Обе возможности имели смысл теперь, когда в дело вмешалась Дрю и выплыл Герштейн. Тон письма вполне мог принадлежать мужчине, отбывающему срок в тюрьме. Вот только стихи написаны Ельсиным. В этом не было ни малейшего сомнения.
Странная мысль пришла Григорию в голову. А что, если Виктор Ельсин прочел письма и позаимствовал образы из них?
Нет, невозможно. Он был поэтом, а не мелким плагиатором, ворующим чужие идеи из чужих писем.
Но ведь и в письмах, и в стихах — одни и те же образы. Или не совсем те? Только похожие?

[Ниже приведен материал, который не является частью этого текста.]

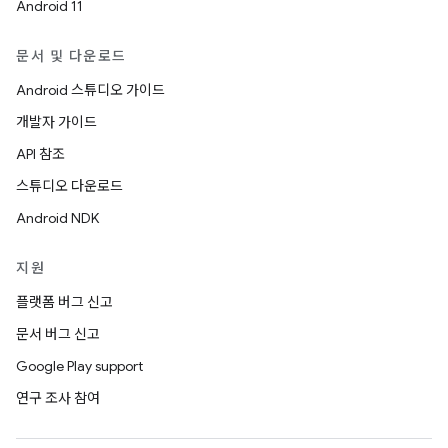
Android 11
문서 및 다운로드
Android 스튜디오 가이드
개발자 가이드
API 참조
스튜디오 다운로드
Android NDK
지원
플랫폼 버그 신고
문서 버그 신고
Google Play support
연구 조사 참여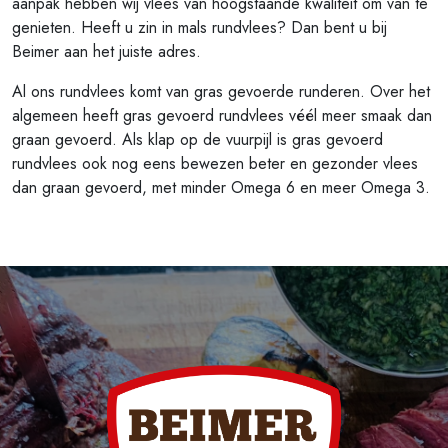
aanpak hebben wij vlees van hoogstaande kwaliteit om van te
genieten. Heeft u zin in mals rundvlees? Dan bent u bij
Beimer aan het juiste adres.
Al ons rundvlees komt van gras gevoerde runderen. Over het
algemeen heeft gras gevoerd rundvlees véél meer smaak dan
graan gevoerd. Als klap op de vuurpijl is gras gevoerd
rundvlees ook nog eens bewezen beter en gezonder vlees
dan graan gevoerd, met minder Omega 6 en meer Omega 3.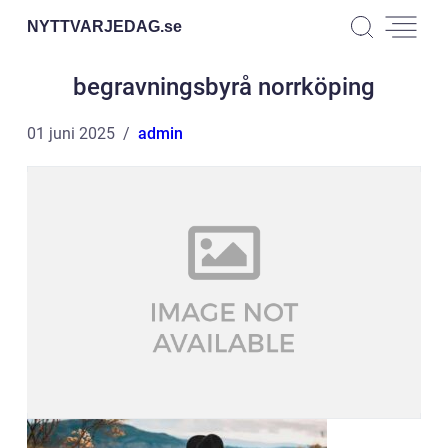
NYTTVARJEDAG.
se
begravningsbyrå norrköping
01 juni 2025
admin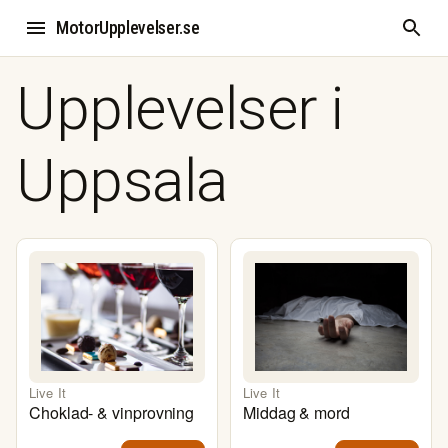
MotorUpplevelser.se
Upplevelser i
Uppsala
Live It
Live It
Choklad- & vinprovning
Middag & mord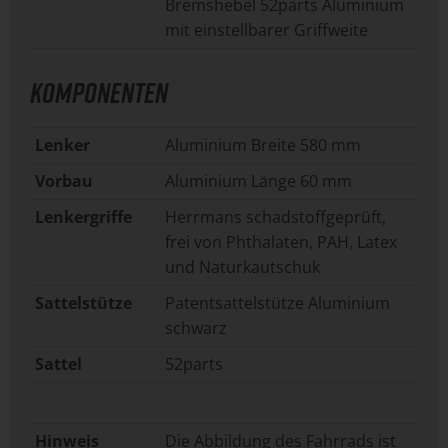
Bremshebel 52parts Aluminium
mit einstellbarer Griffweite
KOMPONENTEN
Lenker
Aluminium Breite 580 mm
Vorbau
Aluminium Länge 60 mm
Lenkergriffe
Herrmans schadstoffgeprüft,
frei von Phthalaten, PAH, Latex
und Naturkautschuk
Sattelstütze
Patentsattelstütze Aluminium
schwarz
Sattel
52parts
Hinweis
Die Abbildung des Fahrrads ist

На основе этой схожести он написал реферат, получивший оценку «А». Можно ли предположить, что Ельсин украл стихи у Герштейна? Маловероятно. Два последних стихотворения Виктора Ельсина отличаются от предыдущих, но не настолько, чтобы можно было заподозрить их автора в плагиате. Да и зачем ему было это делать?
А если это произошло подсознательно? Он мог прочесть письма, когда помогал переправить их из тюрьмы. Герштейн ведь был его самым близким другом…
Возможно, он вообще не читал письма, а просто отдыхал вместе с Ниной Ревской, ее подругой и Герштейном. Две пары… дача… речка… сосна, под которой они прятались…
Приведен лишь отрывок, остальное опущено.